Normalization brings all the inputs centered around 0. This way, there is not much change in each layer input. So, layers in the network can learn from the back-propagation simultaneously, without waiting for the previous layer to learn. This fastens up the training of networks.

VGG16 Model

VGG16 is a convolution neural net (CNN ) architecture that was used to win ILSVR(Imagenet) competition in 2014. It is considered to be one of the excellent vision model architecture to date. The most unique thing about VGG16 is that instead of having a large number of hyper-parameter they focused on having convolution layers of 3x3 filter with a stride 1 and always used the same padding and Maxpool layer of 2x2 filter of stride 2. It follows this arrangement of convolution and max pool layers consistently throughout the whole architecture.
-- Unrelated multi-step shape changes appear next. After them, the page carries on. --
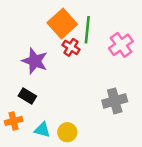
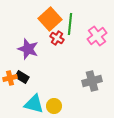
orange cross: (14, 121) -> (10, 78), moved
cyan triangle: (42, 130) -> (34, 104), size x1.5

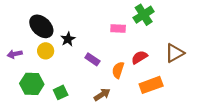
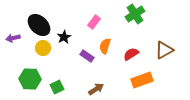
pink rectangle: (118, 28) -> (94, 22), moved, turned -56
purple arrow: (15, 54) -> (13, 38), moved
orange semicircle: (118, 70) -> (105, 46), moved

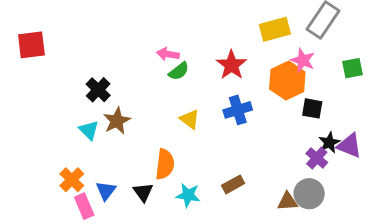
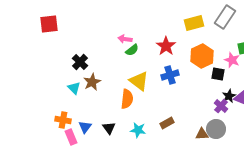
red square: (31, 45) -> (49, 24), moved
pink star: (303, 60) -> (232, 60), moved
yellow triangle: (190, 119) -> (139, 81), size x1.5
orange semicircle: (165, 164) -> (127, 99), moved
orange cross: (72, 180) -> (63, 120), turned -35

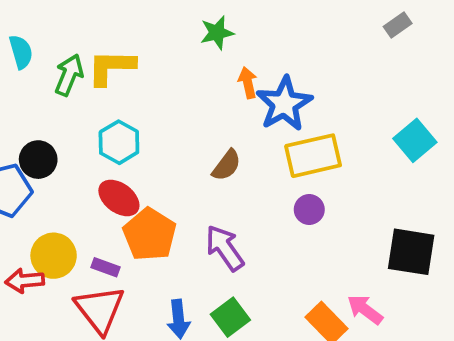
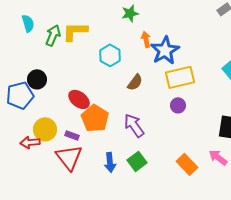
cyan hexagon: (119, 142) -> (110, 55), moved
pink arrow: (365, 309) -> (218, 157), moved

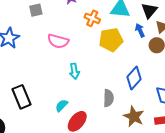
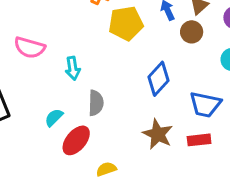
pink semicircle: (58, 41) -> (30, 48), moved
gray semicircle: (108, 98) -> (96, 103), moved

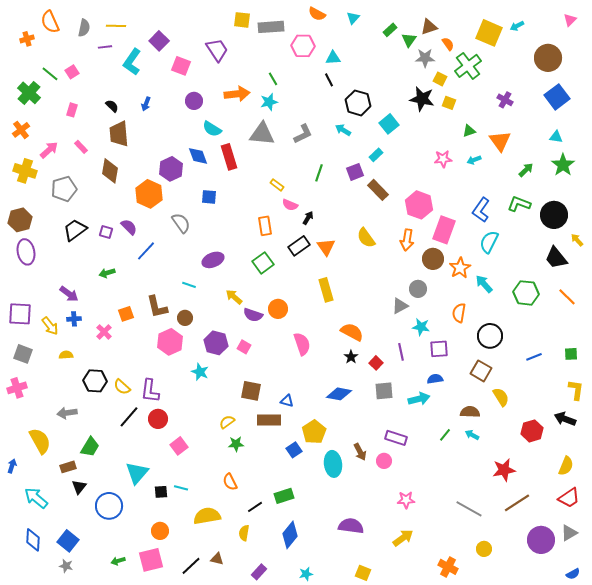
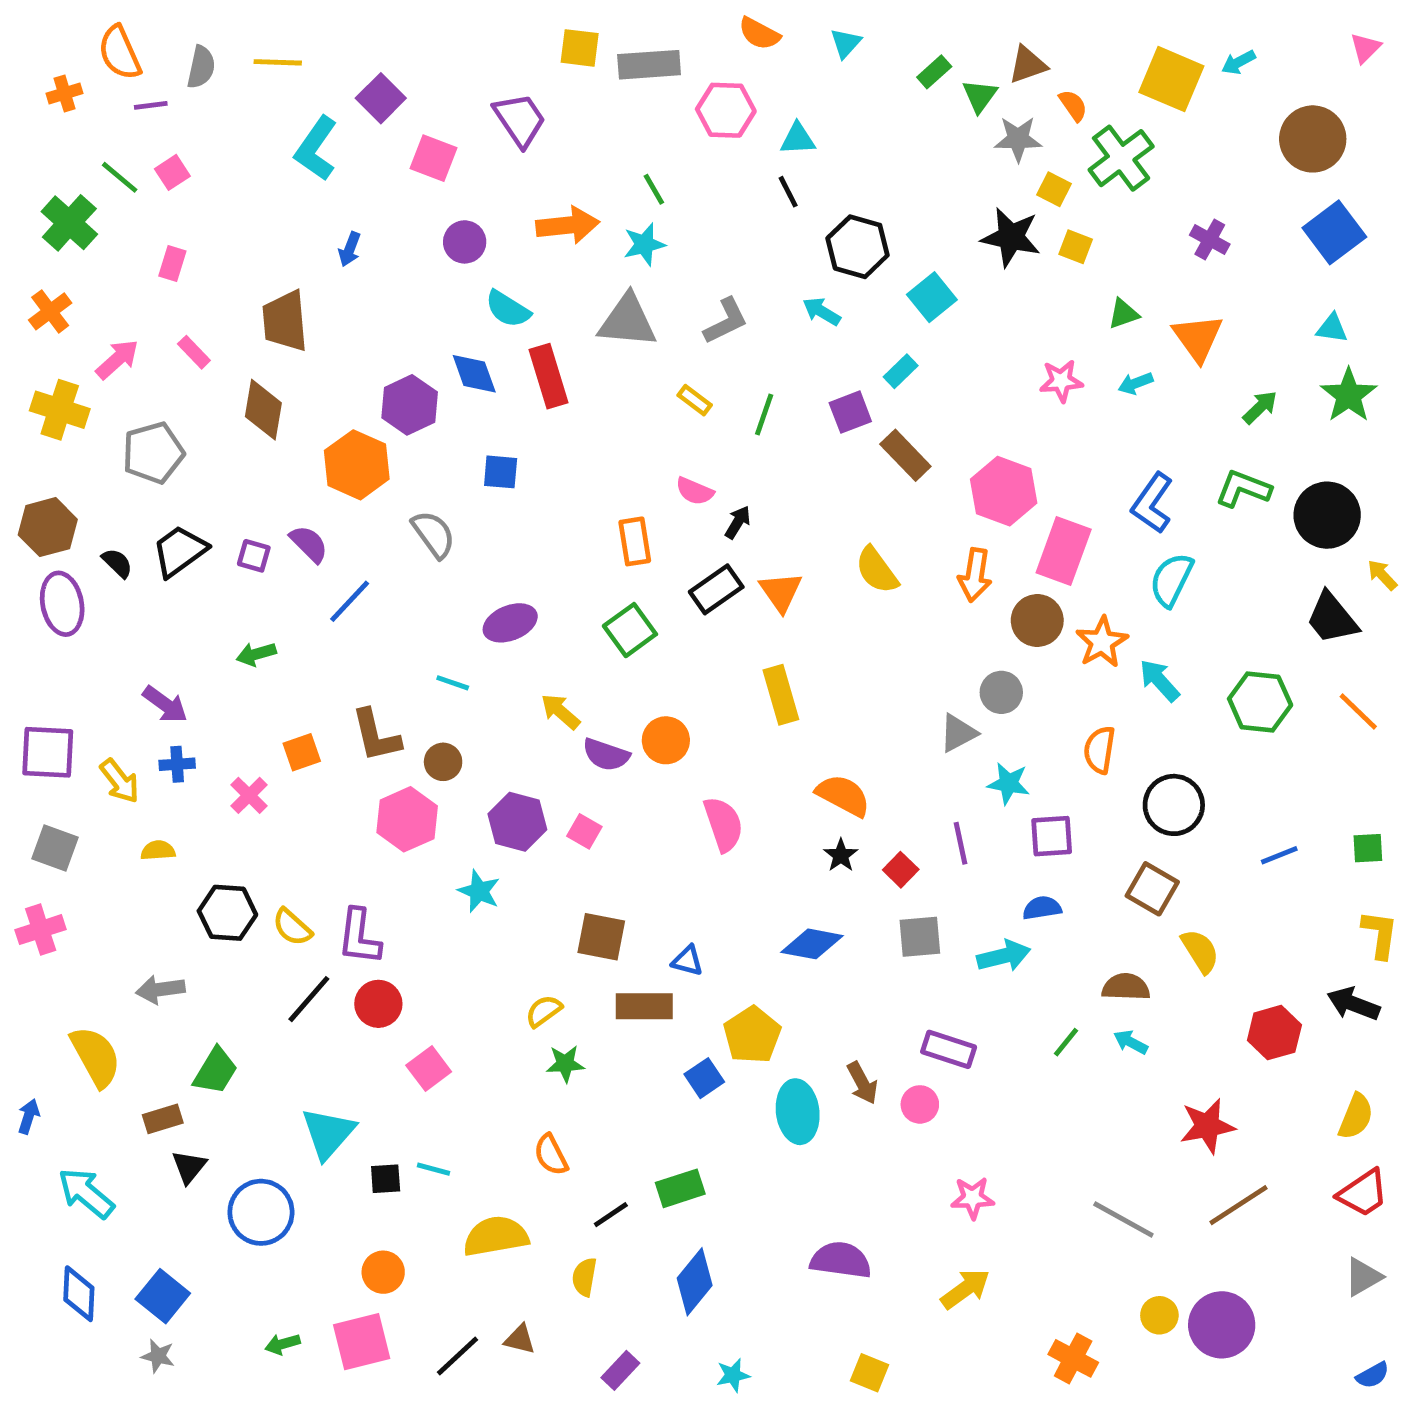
purple line: (105, 47) -> (151, 105), moved
black semicircle: (112, 106) -> (117, 563), moved
yellow rectangle: (277, 185) -> (695, 400), moved
purple circle: (541, 540) -> (1222, 1325), moved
In the end, it has 2 FC(fully connected layers) followed by a softmax for output.

alt text

Download Data from GitHub and Model Building

We are going to use tensorflow 2.3 (which is the latest version) to build the model. You can install TensorFlow by running this command.

!pip install tensorflow-gpu==2.3.0-rc0

Importing necessary library that will use in model building.

import tensorflow as tf
from tensorflow import keras
from tensorflow.keras import Sequential
from tensorflow.keras.layers import Flatten, Dense, Conv2D, MaxPool2D, ZeroPadding2D, Dropout, BatchNormalization
from tensorflow.keras.preprocessing.image import ImageDataGenerator

from tensorflow.keras.optimizers import SGD

print(tf.__version__)
2.3.0

pandas for loading and manipulating the data.

pyplot from matplotlib is used to visualize the results.

import numpy as np
import matplotlib.pyplot as plt

git clone is a Git command-line utility that is used to target an existing repository and create a clone, or copy of the target repository.

!git clone https://github.com/laxmimerit/dog-cat-full-dataset.git
Cloning into 'dog-cat-full-dataset'...
remote: Enumerating objects: 25027, done.
remote: Total 25027 (delta 0), reused 0 (delta 0), pack-reused 25027
Receiving objects: 100% (25027/25027), 541.62 MiB | 37.27 MiB/s, done.
Resolving deltas: 100% (5/5), done.
Checking out files: 100% (25001/25001), done.
test_data_dir = '/content/dog-cat-full-dataset/data/test'
train_data_dir = '/content/dog-cat-full-dataset/data/train'

Size of these images are quite large due to limited resources we are going to resize the image in the 32 x 32.

img_width = 32
img_height = 32
batch_size = 20

ImageDataGenerator generates batches of image data with real-time data augmentation. We are giving argument to rescale the image pixel from 255 to 1 then learning very fast.

datagen = ImageDataGenerator(rescale=1./255)

We are going to read the images to numerical array from the directory and in the argument we are passing the path of train_data_dir then after passing target_size that means which size it should read the images then after classes have two class i.e. dogs and cats and in class_mode we are giving binary because it has binary problem and at last batch_size we are passing 20 value.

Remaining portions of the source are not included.